What is required — Exact copy, pictures excluded: write out every line below.
###
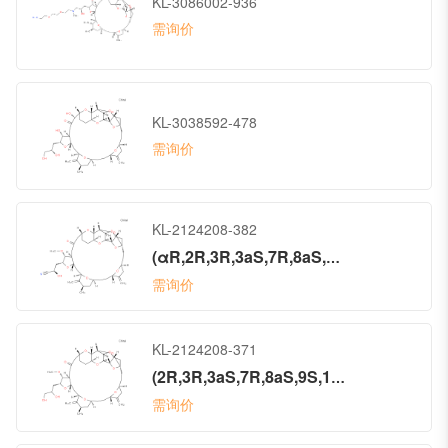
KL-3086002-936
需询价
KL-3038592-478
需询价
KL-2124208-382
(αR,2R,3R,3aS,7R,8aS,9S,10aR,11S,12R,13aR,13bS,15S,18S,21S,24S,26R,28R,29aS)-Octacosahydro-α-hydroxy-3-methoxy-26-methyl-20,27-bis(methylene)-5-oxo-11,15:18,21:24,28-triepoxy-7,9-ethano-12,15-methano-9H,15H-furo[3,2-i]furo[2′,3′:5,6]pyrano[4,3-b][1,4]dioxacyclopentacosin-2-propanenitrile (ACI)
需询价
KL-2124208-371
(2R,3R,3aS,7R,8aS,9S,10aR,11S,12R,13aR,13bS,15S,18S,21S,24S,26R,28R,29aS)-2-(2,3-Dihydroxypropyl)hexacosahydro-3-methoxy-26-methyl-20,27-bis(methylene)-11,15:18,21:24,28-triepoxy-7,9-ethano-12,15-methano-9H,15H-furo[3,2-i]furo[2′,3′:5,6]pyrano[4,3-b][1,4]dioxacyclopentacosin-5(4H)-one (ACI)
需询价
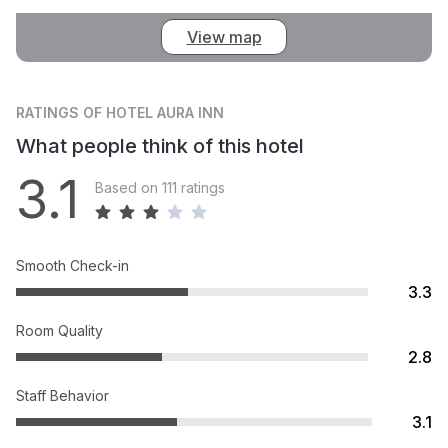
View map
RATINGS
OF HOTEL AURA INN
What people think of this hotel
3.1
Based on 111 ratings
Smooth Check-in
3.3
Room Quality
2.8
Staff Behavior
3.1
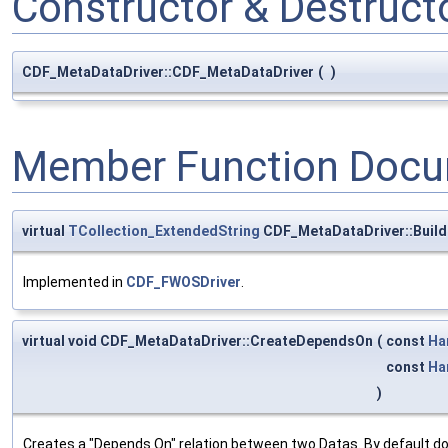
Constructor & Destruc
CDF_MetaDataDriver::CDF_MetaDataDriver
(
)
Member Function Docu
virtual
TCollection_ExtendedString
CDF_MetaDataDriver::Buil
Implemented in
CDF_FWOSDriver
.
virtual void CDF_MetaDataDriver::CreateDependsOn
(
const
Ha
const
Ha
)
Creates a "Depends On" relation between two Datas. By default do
###
Solution for this problem —
KL-3086002-936
需询价
KL-3038592-478
需询价
KL-2124208-382
(αR,2R,3R,3aS,7R,8aS,9S,10aR,11S,12R,13aR,13bS,15S,18S,21S,24S,26R,28R,29aS)-Octacosahydro-α-hydroxy-3-methoxy-26-methyl-20,27-bis(methylene)-5-oxo-11,15:18,21:24,28-triepoxy-7,9-ethano-12,15-methano-9H,15H-furo[3,2-i]furo[2′,3′:5,6]pyrano[4,3-b][1,4]dioxacyclopentacosin-2-propanenitrile (ACI)
需询价
KL-2124208-371
(2R,3R,3aS,7R,8aS,9S,10aR,11S,12R,13aR,13bS,15S,18S,21S,24S,26R,28R,29aS)-2-(2,3-Dihydroxypropyl)hexacosahydro-3-methoxy-26-methyl-20,27-bis(methylene)-11,15:18,21:24,28-triepoxy-7,9-ethano-12,15-methano-9H,15H-furo[3,2-i]furo[2′,3′:5,6]pyrano[4,3-b][1,4]dioxacyclopentacosin-5(4H)-one (ACI)
需询价
View map
RATINGS
OF HOTEL AURA INN
What people think of this hotel
3.1
Based on 111 ratings
Smooth Check-in
3.3
Room Quality
2.8
Staff Behavior
3.1
Constructor & Destruc
CDF_MetaDataDriver::CDF_MetaDataDriver
(
)
Member Function Docu
virtual
TCollection_ExtendedString
CDF_MetaDataDriver::Buil
Implemented in
CDF_FWOSDriver
.
virtual void CDF_MetaDataDriver::CreateDependsOn
(
const
Ha
const
Ha
)
Creates a "Depends On" relation between two Datas. By default do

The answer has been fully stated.